• _LISTED RECORDS_
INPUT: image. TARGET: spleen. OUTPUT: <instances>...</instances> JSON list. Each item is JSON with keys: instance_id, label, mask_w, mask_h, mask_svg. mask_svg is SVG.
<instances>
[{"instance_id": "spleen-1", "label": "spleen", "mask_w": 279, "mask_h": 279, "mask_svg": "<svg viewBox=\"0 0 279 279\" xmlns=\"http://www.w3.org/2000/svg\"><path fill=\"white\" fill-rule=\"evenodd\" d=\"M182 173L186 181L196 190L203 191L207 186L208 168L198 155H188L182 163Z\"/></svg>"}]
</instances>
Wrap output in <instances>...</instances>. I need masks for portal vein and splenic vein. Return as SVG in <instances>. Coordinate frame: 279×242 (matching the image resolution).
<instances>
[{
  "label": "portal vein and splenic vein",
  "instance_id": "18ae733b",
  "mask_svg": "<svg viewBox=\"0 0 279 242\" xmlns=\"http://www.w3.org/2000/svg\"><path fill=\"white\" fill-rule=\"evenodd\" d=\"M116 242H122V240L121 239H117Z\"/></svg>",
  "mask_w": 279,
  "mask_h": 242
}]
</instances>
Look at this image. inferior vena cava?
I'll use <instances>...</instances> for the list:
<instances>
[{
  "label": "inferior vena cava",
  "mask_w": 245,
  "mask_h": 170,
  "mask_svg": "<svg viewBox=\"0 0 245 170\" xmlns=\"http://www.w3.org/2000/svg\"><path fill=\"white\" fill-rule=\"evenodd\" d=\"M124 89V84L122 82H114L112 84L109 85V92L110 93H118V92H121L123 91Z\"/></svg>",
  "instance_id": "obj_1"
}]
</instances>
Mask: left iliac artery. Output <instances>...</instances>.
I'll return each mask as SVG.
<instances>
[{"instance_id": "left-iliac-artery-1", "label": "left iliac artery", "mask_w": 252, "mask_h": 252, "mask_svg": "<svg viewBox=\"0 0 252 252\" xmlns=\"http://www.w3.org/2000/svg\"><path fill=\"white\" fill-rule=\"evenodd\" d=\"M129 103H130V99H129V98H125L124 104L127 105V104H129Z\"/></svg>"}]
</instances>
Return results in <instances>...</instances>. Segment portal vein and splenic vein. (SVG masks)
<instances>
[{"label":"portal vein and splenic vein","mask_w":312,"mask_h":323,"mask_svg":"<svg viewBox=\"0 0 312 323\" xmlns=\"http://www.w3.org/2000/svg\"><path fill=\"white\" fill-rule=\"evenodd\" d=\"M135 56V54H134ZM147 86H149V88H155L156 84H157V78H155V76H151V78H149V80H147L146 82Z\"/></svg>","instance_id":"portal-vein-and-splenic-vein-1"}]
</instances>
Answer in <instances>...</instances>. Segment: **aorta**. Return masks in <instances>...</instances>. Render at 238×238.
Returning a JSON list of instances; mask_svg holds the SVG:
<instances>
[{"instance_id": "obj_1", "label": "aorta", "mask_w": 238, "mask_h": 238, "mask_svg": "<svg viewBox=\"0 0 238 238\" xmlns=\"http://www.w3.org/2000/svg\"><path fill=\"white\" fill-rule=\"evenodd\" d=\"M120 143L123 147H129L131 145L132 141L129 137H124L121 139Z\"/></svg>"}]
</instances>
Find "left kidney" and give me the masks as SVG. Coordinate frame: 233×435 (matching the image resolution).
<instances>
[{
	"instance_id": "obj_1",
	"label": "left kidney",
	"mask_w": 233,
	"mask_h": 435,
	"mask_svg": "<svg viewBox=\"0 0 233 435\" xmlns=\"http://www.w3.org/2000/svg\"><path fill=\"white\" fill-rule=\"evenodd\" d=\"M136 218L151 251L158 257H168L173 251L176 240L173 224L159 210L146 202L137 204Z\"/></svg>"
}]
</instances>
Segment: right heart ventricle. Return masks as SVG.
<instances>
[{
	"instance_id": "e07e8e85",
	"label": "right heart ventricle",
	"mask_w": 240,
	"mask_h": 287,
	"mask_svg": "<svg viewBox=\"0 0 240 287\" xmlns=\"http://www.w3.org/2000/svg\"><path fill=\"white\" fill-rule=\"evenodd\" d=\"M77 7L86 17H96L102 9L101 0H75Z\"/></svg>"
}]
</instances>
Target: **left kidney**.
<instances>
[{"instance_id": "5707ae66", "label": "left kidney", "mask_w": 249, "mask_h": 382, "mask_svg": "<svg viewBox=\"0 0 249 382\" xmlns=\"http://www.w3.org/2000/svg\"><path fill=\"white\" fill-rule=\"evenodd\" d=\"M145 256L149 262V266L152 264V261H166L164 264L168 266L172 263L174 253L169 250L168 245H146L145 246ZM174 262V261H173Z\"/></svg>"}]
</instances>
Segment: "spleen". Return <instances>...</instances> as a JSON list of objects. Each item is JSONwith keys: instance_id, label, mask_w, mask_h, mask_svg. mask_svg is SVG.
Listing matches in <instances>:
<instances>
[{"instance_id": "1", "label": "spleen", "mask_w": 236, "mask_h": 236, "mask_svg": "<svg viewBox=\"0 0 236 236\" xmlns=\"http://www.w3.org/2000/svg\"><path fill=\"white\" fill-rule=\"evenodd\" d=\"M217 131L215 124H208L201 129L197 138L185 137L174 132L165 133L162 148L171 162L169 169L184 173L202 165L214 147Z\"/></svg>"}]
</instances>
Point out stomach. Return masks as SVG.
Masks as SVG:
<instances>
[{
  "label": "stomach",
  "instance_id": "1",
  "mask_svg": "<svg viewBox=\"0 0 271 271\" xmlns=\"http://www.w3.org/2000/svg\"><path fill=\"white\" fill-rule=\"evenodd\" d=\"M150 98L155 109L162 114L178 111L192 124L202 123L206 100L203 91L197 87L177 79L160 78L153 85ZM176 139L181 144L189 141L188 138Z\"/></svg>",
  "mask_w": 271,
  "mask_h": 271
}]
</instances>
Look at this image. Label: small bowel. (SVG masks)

• _REQUIRED ACTION_
The lines from the one containing "Target: **left kidney**." to the final line of the listing above must be set down exactly, both included.

• _EXERCISE RESULT_
Target: **left kidney**.
<instances>
[{"instance_id": "5707ae66", "label": "left kidney", "mask_w": 249, "mask_h": 382, "mask_svg": "<svg viewBox=\"0 0 249 382\" xmlns=\"http://www.w3.org/2000/svg\"><path fill=\"white\" fill-rule=\"evenodd\" d=\"M145 256L149 262V266L152 264V261H166L164 264L168 266L172 263L174 253L169 250L168 245H146L145 246ZM174 262V261H173Z\"/></svg>"}]
</instances>
Segment: "spleen". Return <instances>...</instances> as a JSON list of objects. Each item is JSONwith keys: instance_id, label, mask_w, mask_h, mask_svg. mask_svg is SVG.
Listing matches in <instances>:
<instances>
[{"instance_id": "1", "label": "spleen", "mask_w": 236, "mask_h": 236, "mask_svg": "<svg viewBox=\"0 0 236 236\" xmlns=\"http://www.w3.org/2000/svg\"><path fill=\"white\" fill-rule=\"evenodd\" d=\"M217 131L215 124H208L201 129L197 138L185 137L174 132L165 133L162 148L171 162L169 169L184 173L202 165L214 147Z\"/></svg>"}]
</instances>
Point out stomach. Return masks as SVG.
Masks as SVG:
<instances>
[{
  "label": "stomach",
  "instance_id": "1",
  "mask_svg": "<svg viewBox=\"0 0 271 271\" xmlns=\"http://www.w3.org/2000/svg\"><path fill=\"white\" fill-rule=\"evenodd\" d=\"M150 98L155 109L162 114L178 111L192 124L202 123L206 100L203 91L197 87L177 79L160 78L153 85ZM176 139L181 144L189 141L188 138Z\"/></svg>",
  "mask_w": 271,
  "mask_h": 271
}]
</instances>
Look at this image. Label: small bowel. (SVG masks)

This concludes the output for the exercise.